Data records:

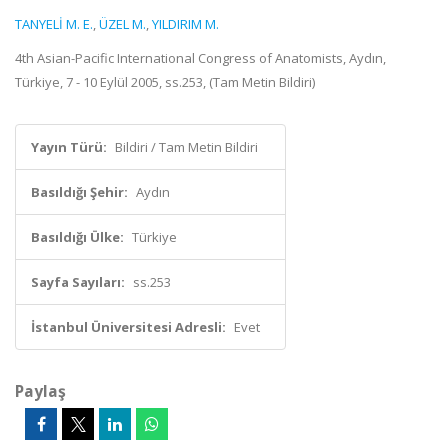
TANYELİ M. E.
,
ÜZEL M.
,
YILDIRIM M.
4th Asian-Pacific International Congress of Anatomists, Aydın,
Türkiye, 7 - 10 Eylül 2005, ss.253, (Tam Metin Bildiri)
Yayın Türü:
Bildiri / Tam Metin Bildiri
Basıldığı Şehir:
Aydın
Basıldığı Ülke:
Türkiye
Sayfa Sayıları:
ss.253
İstanbul Üniversitesi Adresli:
Evet
Paylaş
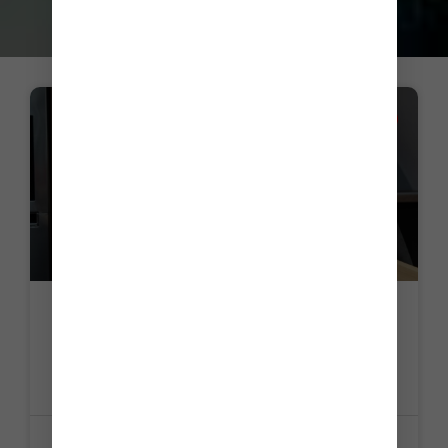
LA PETITE HISTOIRE DU JOUR
C’est l’histoire d’un client qui réclame le
remboursement d’un virement à sa
banque…
LIRE LA SUITE »
24 juillet 2026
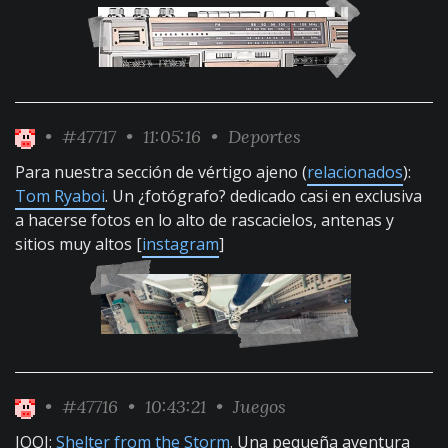
•
#47717
• 11:05:16 •
Deportes
Para nuestra sección de vértigo ajeno (
relacionados
):
Tom Ryaboi
. Un ¿fotógrafo? dedicado casi en exclusiva
a hacerse fotos en lo alto de rascacielos, antenas y
sitios muy altos [
instagram
]
•
#47716
• 10:43:21 •
Juegos
JQQJ
:
Shelter from the Storm
. Una pequeña aventura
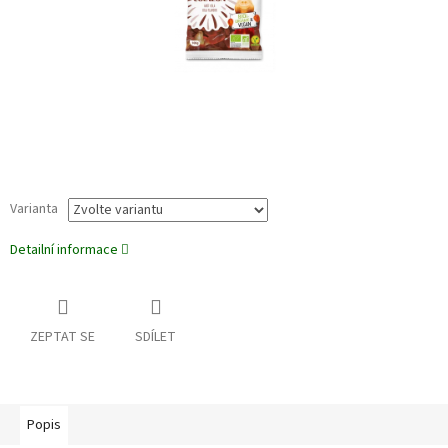
Varianta
Detailní informace
ZEPTAT SE
SDÍLET
Popis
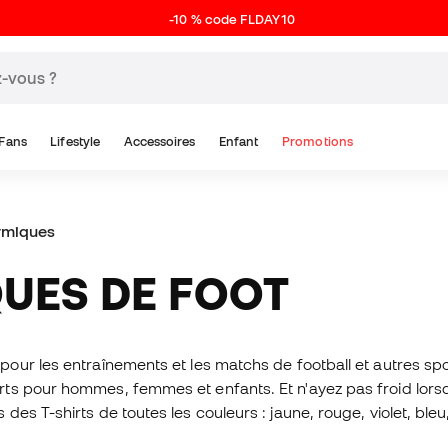
-10 % code FLDAY10
Fans
Lifestyle
Accessoires
Enfant
Promotions
ermiques
QUES DE FOOT
ur les entraînements et les matchs de football et autres sports
s pour hommes, femmes et enfants. Et n'ayez pas froid lorsque
s T-shirts de toutes les couleurs : jaune, rouge, violet, bleu,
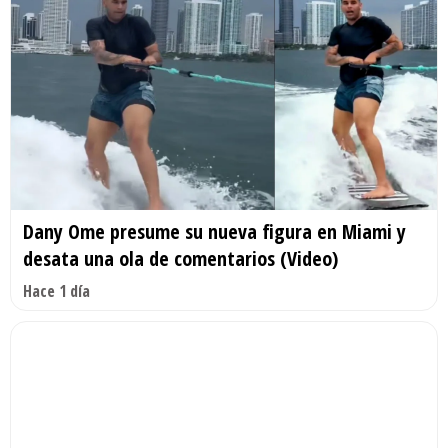
Dany Ome presume su nueva figura en Miami y
desata una ola de comentarios (Video)
Hace 1 día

*Work item:* The answer is the full set of records printed exactly, less the pictures.

*Exercise result:*
TANYELİ M. E.
,
ÜZEL M.
,
YILDIRIM M.
4th Asian-Pacific International Congress of Anatomists, Aydın,
Türkiye, 7 - 10 Eylül 2005, ss.253, (Tam Metin Bildiri)
Yayın Türü:
Bildiri / Tam Metin Bildiri
Basıldığı Şehir:
Aydın
Basıldığı Ülke:
Türkiye
Sayfa Sayıları:
ss.253
İstanbul Üniversitesi Adresli:
Evet
Paylaş
LA PETITE HISTOIRE DU JOUR
C’est l’histoire d’un client qui réclame le
remboursement d’un virement à sa
banque…
LIRE LA SUITE »
24 juillet 2026
•
#47717
• 11:05:16 •
Deportes
Para nuestra sección de vértigo ajeno (
relacionados
):
Tom Ryaboi
. Un ¿fotógrafo? dedicado casi en exclusiva
a hacerse fotos en lo alto de rascacielos, antenas y
sitios muy altos [
instagram
]
•
#47716
• 10:43:21 •
Juegos
JQQJ
:
Shelter from the Storm
. Una pequeña aventura
Varianta
Detailní informace
ZEPTAT SE
SDÍLET
Popis
-10 % code FLDAY10
Fans
Lifestyle
Accessoires
Enfant
Promotions
ermiques
QUES DE FOOT
ur les entraînements et les matchs de football et autres sports
s pour hommes, femmes et enfants. Et n'ayez pas froid lorsque
s T-shirts de toutes les couleurs : jaune, rouge, violet, bleu,
Dany Ome presume su nueva figura en Miami y
desata una ola de comentarios (Video)
Hace 1 día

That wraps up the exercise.